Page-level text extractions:
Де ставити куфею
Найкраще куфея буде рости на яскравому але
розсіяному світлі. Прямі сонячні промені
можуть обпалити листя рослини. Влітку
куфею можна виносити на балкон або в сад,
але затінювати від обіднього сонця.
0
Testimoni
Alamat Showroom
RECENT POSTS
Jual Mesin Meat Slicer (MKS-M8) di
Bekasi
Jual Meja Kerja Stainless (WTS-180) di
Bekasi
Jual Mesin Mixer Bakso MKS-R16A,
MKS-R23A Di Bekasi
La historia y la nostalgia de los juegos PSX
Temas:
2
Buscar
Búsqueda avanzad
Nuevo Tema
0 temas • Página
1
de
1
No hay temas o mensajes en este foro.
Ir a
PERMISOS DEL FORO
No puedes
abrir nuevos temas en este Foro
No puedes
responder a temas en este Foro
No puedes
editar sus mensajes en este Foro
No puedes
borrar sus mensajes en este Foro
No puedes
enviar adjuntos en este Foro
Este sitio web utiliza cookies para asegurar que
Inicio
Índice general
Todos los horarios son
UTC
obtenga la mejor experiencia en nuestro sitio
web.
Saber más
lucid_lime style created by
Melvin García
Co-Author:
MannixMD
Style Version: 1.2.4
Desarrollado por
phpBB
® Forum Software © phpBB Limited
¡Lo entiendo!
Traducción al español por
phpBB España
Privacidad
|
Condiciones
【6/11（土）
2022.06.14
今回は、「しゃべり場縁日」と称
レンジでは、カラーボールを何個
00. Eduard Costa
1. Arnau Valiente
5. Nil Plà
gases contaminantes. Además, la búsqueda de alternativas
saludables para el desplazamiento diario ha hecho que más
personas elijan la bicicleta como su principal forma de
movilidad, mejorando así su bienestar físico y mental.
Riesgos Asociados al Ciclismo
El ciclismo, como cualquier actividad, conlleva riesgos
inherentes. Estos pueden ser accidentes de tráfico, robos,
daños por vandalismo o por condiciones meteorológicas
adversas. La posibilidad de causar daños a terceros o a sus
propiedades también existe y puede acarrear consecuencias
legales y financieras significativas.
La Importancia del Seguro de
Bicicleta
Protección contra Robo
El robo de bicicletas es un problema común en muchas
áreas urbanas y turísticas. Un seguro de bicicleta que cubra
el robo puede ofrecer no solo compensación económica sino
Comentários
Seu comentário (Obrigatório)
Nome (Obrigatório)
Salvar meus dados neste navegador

• EXERCISE DESCRIPTION
Make an exact copy of the records.

• RESPONSE AREA
Де ставити куфею
Найкраще куфея буде рости на яскравому але
розсіяному світлі. Прямі сонячні промені
можуть обпалити листя рослини. Влітку
куфею можна виносити на балкон або в сад,
але затінювати від обіднього сонця.
0
Testimoni
Alamat Showroom
RECENT POSTS
Jual Mesin Meat Slicer (MKS-M8) di
Bekasi
Jual Meja Kerja Stainless (WTS-180) di
Bekasi
Jual Mesin Mixer Bakso MKS-R16A,
MKS-R23A Di Bekasi
La historia y la nostalgia de los juegos PSX
Temas:
2
Buscar
Búsqueda avanzad
Nuevo Tema
0 temas • Página
1
de
1
No hay temas o mensajes en este foro.
Ir a
PERMISOS DEL FORO
No puedes
abrir nuevos temas en este Foro
No puedes
responder a temas en este Foro
No puedes
editar sus mensajes en este Foro
No puedes
borrar sus mensajes en este Foro
No puedes
enviar adjuntos en este Foro
Este sitio web utiliza cookies para asegurar que
Inicio
Índice general
Todos los horarios son
UTC
obtenga la mejor experiencia en nuestro sitio
web.
Saber más
lucid_lime style created by
Melvin García
Co-Author:
MannixMD
Style Version: 1.2.4
Desarrollado por
phpBB
® Forum Software © phpBB Limited
¡Lo entiendo!
Traducción al español por
phpBB España
Privacidad
|
Condiciones
【6/11（土）
2022.06.14
今回は、「しゃべり場縁日」と称
レンジでは、カラーボールを何個
00. Eduard Costa
1. Arnau Valiente
5. Nil Plà
gases contaminantes. Además, la búsqueda de alternativas
saludables para el desplazamiento diario ha hecho que más
personas elijan la bicicleta como su principal forma de
movilidad, mejorando así su bienestar físico y mental.
Riesgos Asociados al Ciclismo
El ciclismo, como cualquier actividad, conlleva riesgos
inherentes. Estos pueden ser accidentes de tráfico, robos,
daños por vandalismo o por condiciones meteorológicas
adversas. La posibilidad de causar daños a terceros o a sus
propiedades también existe y puede acarrear consecuencias
legales y financieras significativas.
La Importancia del Seguro de
Bicicleta
Protección contra Robo
El robo de bicicletas es un problema común en muchas
áreas urbanas y turísticas. Un seguro de bicicleta que cubra
el robo puede ofrecer no solo compensación económica sino
Comentários
Seu comentário (Obrigatório)
Nome (Obrigatório)
Salvar meus dados neste navegador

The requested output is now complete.